On a typical day of training, Miller wakes up at six to go to the gym and shoot. He’ll do some cardio on his own and at practice, the team runs plays, some shooting drills, cardio and then hits the weight room. Miller also takes weight training as a class.
“He’s a true center…he protects the paint very well,” his mother, Maria Miller said. “He’s an expert offensive player because he knows the paint and obviously, he’s tall.”
Blackwell praised Rodney Miller’s effort and energy that he puts into the game. “He’s a great leader on and off the court. Believes in himself. Great student, great student of the game,” Blackwell said. “We can count on him to get rebounds, get a bucket down low.”
As a testament to his leadership skills, last year Miller was team captain of the tight-knit team.
“We’re all like a family. We have a little brotherhood going on over here,” he said. “We just all hold each other accountable and pick each other up when we’re down.”
“He’s very level-headed and he’s not excitable. He’s the kind of player that coaches like because he understands the message the first time,” Maria Miller explained.
For the remainder of this year, he’s working on developing his body to prepare to play for the University of Miami.
Maria Miller said she thinks that Miami’s basketball program will be great for her son. “I think that the leadership at Miami is excellent,” she said. “He chose it himself. He didn’t have input from anyone else.”
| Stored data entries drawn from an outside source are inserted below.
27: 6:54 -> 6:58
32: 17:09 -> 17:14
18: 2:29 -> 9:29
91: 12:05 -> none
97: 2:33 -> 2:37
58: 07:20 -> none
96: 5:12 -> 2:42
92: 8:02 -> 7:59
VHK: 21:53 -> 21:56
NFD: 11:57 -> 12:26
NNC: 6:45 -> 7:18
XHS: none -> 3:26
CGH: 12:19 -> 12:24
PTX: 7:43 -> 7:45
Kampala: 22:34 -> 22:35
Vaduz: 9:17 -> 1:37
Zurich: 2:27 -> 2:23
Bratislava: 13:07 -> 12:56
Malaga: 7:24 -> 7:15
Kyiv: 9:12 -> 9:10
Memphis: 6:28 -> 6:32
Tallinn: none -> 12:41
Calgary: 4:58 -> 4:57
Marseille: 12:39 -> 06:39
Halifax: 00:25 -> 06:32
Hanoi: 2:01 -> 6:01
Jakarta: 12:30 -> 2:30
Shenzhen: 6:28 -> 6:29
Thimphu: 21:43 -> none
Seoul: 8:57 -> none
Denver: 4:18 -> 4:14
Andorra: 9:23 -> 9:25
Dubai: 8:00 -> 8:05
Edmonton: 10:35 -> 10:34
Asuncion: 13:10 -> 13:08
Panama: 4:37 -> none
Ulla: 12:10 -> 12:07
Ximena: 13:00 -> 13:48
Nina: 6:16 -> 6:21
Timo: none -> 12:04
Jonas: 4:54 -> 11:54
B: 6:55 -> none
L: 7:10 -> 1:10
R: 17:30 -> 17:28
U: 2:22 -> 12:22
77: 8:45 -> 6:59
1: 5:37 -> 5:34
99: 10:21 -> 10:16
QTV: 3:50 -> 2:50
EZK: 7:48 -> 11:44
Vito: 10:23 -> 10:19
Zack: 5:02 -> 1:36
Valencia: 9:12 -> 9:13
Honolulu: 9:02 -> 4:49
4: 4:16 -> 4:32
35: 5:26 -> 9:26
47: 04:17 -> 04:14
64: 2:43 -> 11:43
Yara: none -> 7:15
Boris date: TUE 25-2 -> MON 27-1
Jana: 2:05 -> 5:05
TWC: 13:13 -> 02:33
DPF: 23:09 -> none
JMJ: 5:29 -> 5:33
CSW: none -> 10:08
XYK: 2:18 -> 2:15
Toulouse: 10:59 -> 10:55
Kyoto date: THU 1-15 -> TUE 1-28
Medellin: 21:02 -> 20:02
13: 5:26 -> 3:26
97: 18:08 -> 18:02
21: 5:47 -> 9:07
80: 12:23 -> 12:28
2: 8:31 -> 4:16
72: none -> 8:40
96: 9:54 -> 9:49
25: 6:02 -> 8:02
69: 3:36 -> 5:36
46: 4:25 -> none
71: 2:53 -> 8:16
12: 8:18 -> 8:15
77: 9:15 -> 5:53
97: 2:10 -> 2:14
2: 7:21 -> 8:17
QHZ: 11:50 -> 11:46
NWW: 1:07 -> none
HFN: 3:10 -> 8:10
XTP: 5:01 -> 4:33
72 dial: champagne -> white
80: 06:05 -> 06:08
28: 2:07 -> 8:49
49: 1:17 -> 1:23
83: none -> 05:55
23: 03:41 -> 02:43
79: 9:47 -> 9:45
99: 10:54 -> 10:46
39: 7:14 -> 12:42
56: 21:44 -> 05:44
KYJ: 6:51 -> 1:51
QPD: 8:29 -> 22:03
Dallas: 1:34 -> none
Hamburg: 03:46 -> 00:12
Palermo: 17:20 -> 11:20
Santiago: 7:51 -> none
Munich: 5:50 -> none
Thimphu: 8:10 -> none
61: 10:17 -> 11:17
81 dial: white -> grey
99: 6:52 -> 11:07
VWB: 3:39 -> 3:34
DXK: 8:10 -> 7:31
— Canes Hoops (@CanesHoops) November 11, 2015
The two of them are both very excited for Rodney’s future at Miami. He’s also quite a fan of Miami’s coaching staff, especially Coach Jim Larranaga.
“I just love the atmosphere over there. I believe it’s a good fit for me and I think I’ll really be able to help affect the team the best I can. That’s what really drew to me to Miami,” Rodney Miller said.
Blackwell spoke confidently of Miller’s abilities. “I could see Rodney having big minutes his freshman year,” he said. “He has a chance to play if he plays hard right away.”
But Miller’s primary goal isn’t to get a certain amount of playing time.
“My goals for when I’m in college is to be the player you want to play with, be the teammate other people want to have,” he said. “I want to be a leader and then I’ll be vocal. I just want to perform and be able to add something to the team.”